Cheap books on learning worth the price

kindleunltdToday I paid my $9.99 and started devouring free books on Amazon Kindle Unlimited. I spend on average of $40 a month on hardcopy books, so this seems like a steal. Since I’m in the midst of writing a book on solo/DIY learning, I thought I might learn something from these freebies:

45 Elearning Tips and Tricks, by John Araiza. This is an instructional designer’s record of twelve years’ experience. Advice is for building courses. “Don’t buy photos until you get final approval.” “Use animation to spice up a course.” “remember that you are training adults.” “Become familiar with AICC and SCORM.” Not useful for solo learners.

Accelerated Learning. A How-To Guide on Becoming an Excellent Learner and Fast Reader. By Don Long. Brain training, speed reading, self hypnosis, mental clarity, the power of mind. Bummer. The book tells about speed reading, but doesn’t explain how to do it. (It ain’t that tough but usually wears off.) You might get his hypnosis directions to work; I have. At twenty pages, this is more a pamphlet than a book.

Effective Learning. Discover Accelerated Learning Strategies. Learn more, study less. Another pamphlet. 24 pages. Slight academic slant. Flimsy.

Think Smarter. Bulletproof tips to improve your thinking skills, make better choices and increase your overall intelligence. William Wyatt. Mainly aartn essay about thinking logically. About a hundred pages. Short on learning.

The Art of Learning: A Simple Handbook to Improve your Learning Techniques. By Laeticia L. How to study for school. English, Math, Science… Nothing about work.

Become a Super Learner. Learn Speed Reading and Advanced Memorization. By Levi, Goldentouch, and Goldentouch. Yawn. Those two techniques is all you get and the description of memorization is a little fuzzy. Otherwise, I guess super-learners don’t learn from people and events. The authors are quite taken with themselves.

Learning 300% Faster: 25 Learning Techniques. By Sebastian Archer. Not bad but focused 100% on learning explicit knowledge. Build good learning habits — he offers plenty.

All of these authors are stuck in the schooling paradigm: Improve your study skills, use memory tricks to pass tests, speed up your reading, take better notes. You’d think that all there is to learning is studying for the test.

They miss the most important learning: tacit knowledge. This is the savoir faire, know-how, life skills, and professionalism that can’t be told because it’s coded into your unconscious mind and shows itself only after battling with the conscious mind.

Explicit knowledge? That’s what an algorithm can figure out.
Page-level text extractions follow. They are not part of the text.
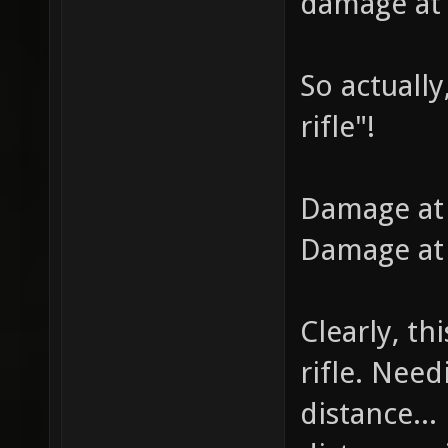
damage at 
So actually
rifle"!
Damage at 
Damage at 
Clearly, th
rifle. Need
distance... 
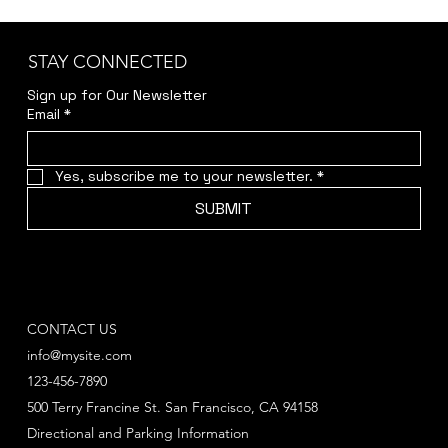
STAY CONNECTED
Sign up for Our Newsletter
Email
*
Yes, subscribe me to your newsletter.
*
SUBMIT
CONTACT US
info@mysite.com
123-456-7890
500 Terry Francine St. San Francisco, CA 94158
Directional and Parking Information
Don’t make this your main job! Dealing with facts, figures, and logic will be delegated to robots. Soon. Slave wages ahead. That’s not what you’re after.

Tacit knowledge? That’s the intuition, judgments, and behavior that define who you are. It’s learning to become your true self and fulfill your destiny. This is the home of value creation and personal fulfillment.

Alas the largely self-published pamphlets on DIY learning tell you a little bit of how to prosper in school and next to nothing about how to get ahead in business and in life.

The most important learning is learning to be. That’s where I’m focusing my attention this year.